第1話 幕間 整備士の戦いと賭け
アルガスの顔を横から眺めていると元からしわが多い顔をさらにしわだらけにさせながら帰還した機体をにらみつけている。
この前の戦闘のすさまじさを物語るかのように機体のところどころにもう意味をなさなくなってしまうほどダメージを受けた装甲版がなんとかくっついているという状態になっているのであった。
「おい!ファルフリード!要望はあるか!!」
ここまで難しい顔をしているアルガスは初めて見る。緊迫した状況に何も口に出すことができない。
ファルフリードは考え込みながらいくつか注文をしていく。
「次の襲撃場所までゆっくり行って1時間30分つってたよな。右手の交換は無視していい。足回りは入念に、左だけは完全に取替で頼む。」
ファルフリードは機体の損傷データを難しい顔で見つめながらアルガスに向かって要望を加えていく。
「よし、なら何とかなるな。しかし、時間を考えると本当のぎりぎりだな。ったく、お前は分かってんな、こんちくしょう!おいクルガン!!お前は左腕だ!ニコ!電装系の確認を頼めるか!」
アルガスが急ぎ、整備の段取りを組んでいく。機体チェンバーの中で大型のクレーンが何本も動いて機体を持ち上げて機体を点検していく。
「悪いアルガス!電装系は俺がやる。ニコには別途で頼みたいことがあるんだ。」
ファルフリードが難しい顔をしながらこちらを見ている。
「ニコ、お前にしか頼めない、力を貸してくれ。」
・・・何とも驚いた。普段、どちらかというと残念な男が見せる初めての緊迫した表情でいわれるとも妙にこちらも緊張感がます。
「どうしたの?」
「動作プログラムの追加を頼む。最悪の場合に備えておきたいんだ。この短時間だ。テストもしなくていい。ただ、最後の一あがきができるようにしておきたい。」
ファルフリードから渡されたプログラムを見てさらに驚愕する。
―機体の腕が無い時の起き上がりの挙動・・・?こんな短時間でできると思っているの!?

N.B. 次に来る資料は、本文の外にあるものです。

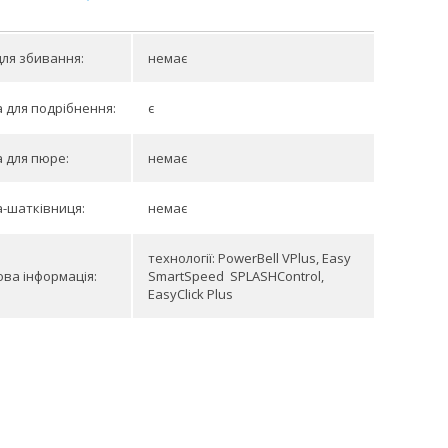
для збивання:
немає
 для подрібнення:
є
 для пюре:
немає
-шатківниця:
немає
технології: PowerBell VPlus, Easy
ва інформація:
SmartSpeed ​​ SPLASHControl,
EasyClick Plus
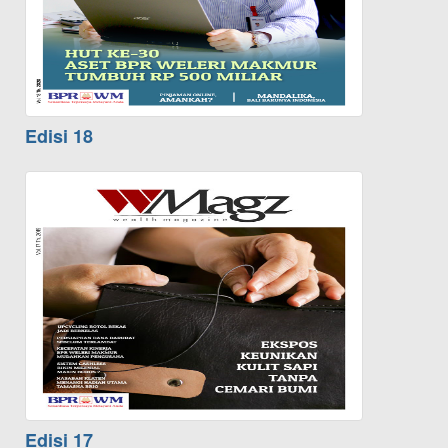
Edisi 18
Edisi 17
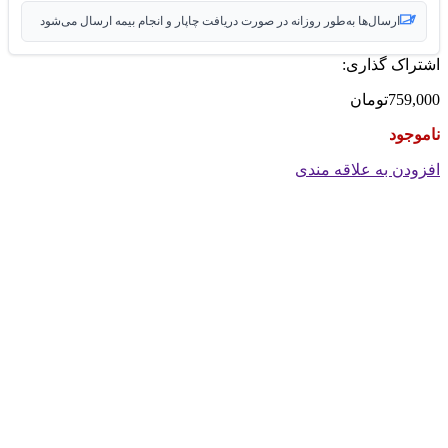
ارسال‌ها به‌طور روزانه در صورت دریافت چاپار و انجام بیمه ارسال می‌شود
اشتراک گذاری:
759,000
تومان
ناموجود
افزودن به علاقه مندی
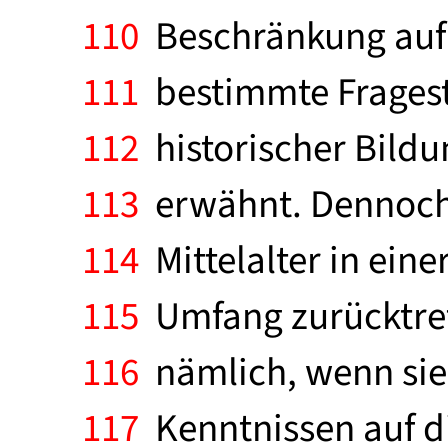
110
Beschränkung auf 
111
bestimmte Fragest
112
historischer Bildun
113
erwähnt. Dennoch 
114
Mittelalter in ein
115
Umfang zurücktret
116
nämlich, wenn sie 
117
Kenntnissen auf di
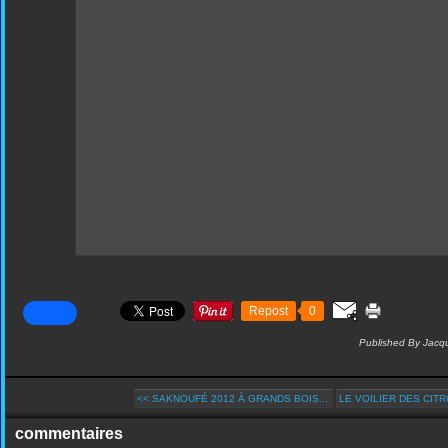
Repost
0
Published By Jacqu
<< SAKNOUFÉ 2012 À GRANDS BOIS...
LE VOILIER DES CIT
commentaires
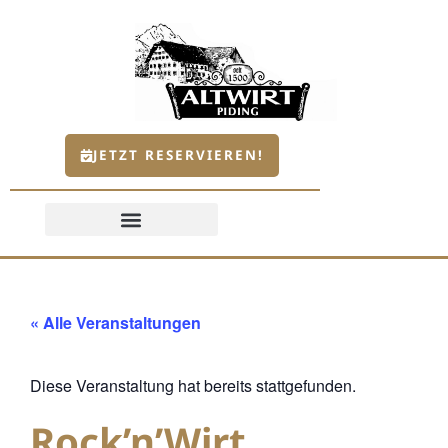
JETZT RESERVIEREN!
« Alle Veranstaltungen
Diese Veranstaltung hat bereits stattgefunden.
Rock’n’Wirt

「わかってる、時間もないし無茶な頼みだ。だが、できるか?」
ファルフリードの表情を見ると先ほどの戦闘で頭のネジが飛んでしまったわけではないのだろう。正直、かなり難しいがこれまでの研究者生活で積み上げてきた自分のプライドにかけてあまりできないとも言いたくないようなぎりぎりの内容だった
「最低限、そのパターンを記録させればいいってこと?」
「・・・ああ・・・。最悪の中の最悪のパターンはさっきの狙撃機と『サジタリウス』がコンビで来た場合だ。正直、不意を打てる1撃がほしいんだ。」
言いたいことはわかる。先ほどまでの戦闘を見ていなかったわけではない。その2機は色々と桁が違うというのは素人目で見た自分でもわかる。だとしたら、1秒でも無駄にしたくない、急いで自分の端末を取りにいかねばならない。
「やってみる・・・!」
ニコは力を込めてファルフリードに言い切って見せるのであった。
整備士にとっては今こそが戦いの時なのだ。